O bibliotecário aponta para uma página onde mostra um desenho sem rosto do herói.
— Ele pediu que sua imagem fosse apagada, esquecida por todos, pediu também que nunca se esquecessem das pessoas comuns que morreram na guerra e do que causou isso, o feiticeiro e os corruptores.
— Então ele matou o Feiticeiro e isso fez os corruptores desaparecerem e depois pediu para ser esquecido? E o que é um corruptor?
Alastair abre um sorriso, ele anda até a prateleira novamente e volta com um bestiário de cor preta, o abrindo onde um marcador verde se encontrava.
— Corruptores são criaturas que vieram de um plano diferente, eles não são nem demônios nem aberrações, são algo diferente. Eles modificam tudo que tocam fazendo eles enlouquecerem e atacar todos os que amam. Se quiser saber mais é melhor perguntar para algum mago que estude isso, mas recomendo que leia um pouco mais sobre a história da cidade, talvez algo te chame a atenção.
No livro, Zefiro pode ver imagens de alguns aberrantes da época, seres grotescos com massas de pus verde que se formavam por toda parte.
Alina observa a conversa dos dois em silêncio, percebendo a expressão curiosa de Zefiro.
— Pode nos deixar a sós um momento, Alastair?
Pede Alina, e o homem sorri, andando para a porta.
— Ao menos agora você usou meu nome, não esqueça de trancar a porta quando saírem. Alina deve conseguir te guiar nas pesquisas agora.
Após o homem sair, Alina olha para o livro ao lado de Zefiro.
— Isso te fez lembrar alguma coisa, não é?
Zefiro concorda com a cabeça, passando a mão sobre um corruptor no livro.
— Eu me lembro dessas coisas, eles atacavam tudo que se movia…
Ele para por um instante, folheando o livro, alguns flashes da guerra passam em sua mente como uma foto queimada.
— E quanto ao feiticeiro? Você se lembra de algo?
Zefiro se apoia no cotovelo direito, esfregando a lateral dos olhos com os dedos.
Embora grande parte parecesse um borrão turvo ou vazio, ele vê um pequeno flash nítido: O topo de uma montanha, o vento passando por suas roupas rasgadas enquanto ele sente seu corpo fraquejar e ouve sua própria voz dizer "Esse é meu limite… Mas ainda tem um último trabalho a fazer…" A memória se torna turva novamente e desaparece.

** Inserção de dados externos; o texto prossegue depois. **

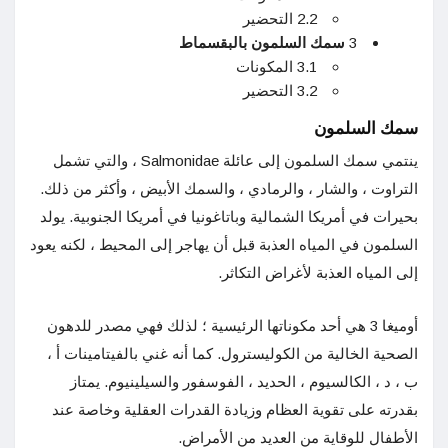
2.2 التحضير
3
سمك السلمون بالبقسماط
3.1 المكونات
3.2 التحضير
سمك السلمون
ينتمي سمك السلمون إلى عائلة Salmonidae ، والتي تشمل
التراوت ، والشار ، والرمادي ، والسمك الأبيض ، وأكثر من ذلك.
بحيرات في أمريكا الشمالية وباتاغونيا في أمريكا الجنوبية. يولد
السلمون في المياه العذبة قبل أن يهاجر إلى المحيط ، لكنه يعود
إلى المياه العذبة لأغراض التكاثر.
أوميغا 3 هي أحد مكوناتها الرئيسية ؛ لذلك فهي مصدر للدهون
الصحية الخالية من الكوليسترول. كما أنه غني بالفيتامينات أ ،
ب ، د ، الكالسيوم ، الحديد ، الفوسفور والسيلينيوم. يمتاز
بقدرته على تقوية العظام وزيادة القدرات العقلية وخاصة عند
الأطفال للوقاية من العديد من الأمراض.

— Talvez se encontrarmos mais alguma coisa?
Alina pergunta ao ver o rapaz em silêncio por um tempo, mas o rapaz nega, fechando o livro.
— Não acho que isso aqui vai ajudar muito mais. Eu consegui me lembrar de uma coisa… o topo da montanha. Além disso, sabemos que o Herói desapareceu antes da cidade ser fundada, então nada aqui deve ajudar, mas talvez...

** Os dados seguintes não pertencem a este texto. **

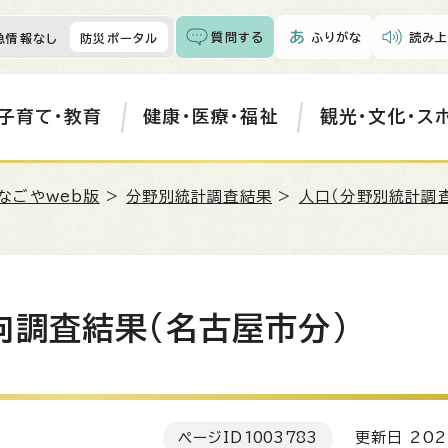
質問する
ふりがな
読み上
急情報なし
防災ポータル
子育て・教育
健康・医療・福祉
観光・文化・ス
なごやweb版
>
分野別統計調査結果
>
人口（分野別統計調
向調査結果(名古屋市分)
ページID
1003783
更新日 202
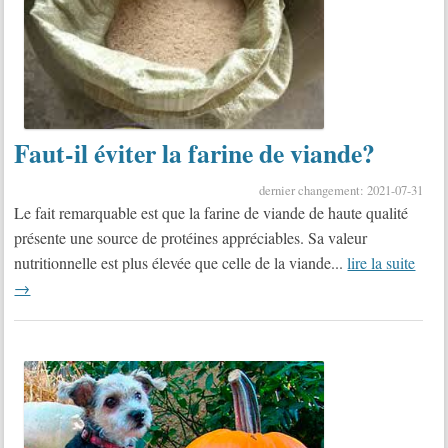
Faut-il éviter la farine de viande?
dernier changement: 2021-07-31
Le fait remarquable est que la farine de viande de haute qualité
présente une source de protéines appréciables. Sa valeur
nutritionnelle est plus élevée que celle de la viande...
lire la suite
→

— O topo do descanso do herói, onde a cerimônia anual acontece, algo lá deve te ajudar a se lembrar.
Alina continua a frase de Zefiro.
— Então preciso ir até o topo…
Alina anda um pouco pensativa.
— Mas… e na academia Nalfir? Alastair disse que os magos estudam os corruptores, eles devem saber alguma coisa sobre a guerra, talvez mais do que os registros históricos.
Zéfiro ouve a frase de Alina e ergue o rosto a olhando.
— Esse nome, ele me lembra de algo…
Alina sorri ao ver o rapaz a olhar com dúvida.
— Você tem um cajado, talvez foi um mago antes de ser um Herói lendário, mas se pretende ir pra lá… Você precisa de dinheiro e indicações.
Zefiro solta uma risada ao ouvir ela falar isso.
— Vamos voltar? Clark disse que o Duque ia fazer a abertura do festival ao entardecer, então vamos ver se ele e Olyver têm alguma ideia a mais.
Zefiro fecha o livro com um sorriso no rosto e se vira para a saída, a garota sorri vendo que o garoto parecia estar começando a acordar.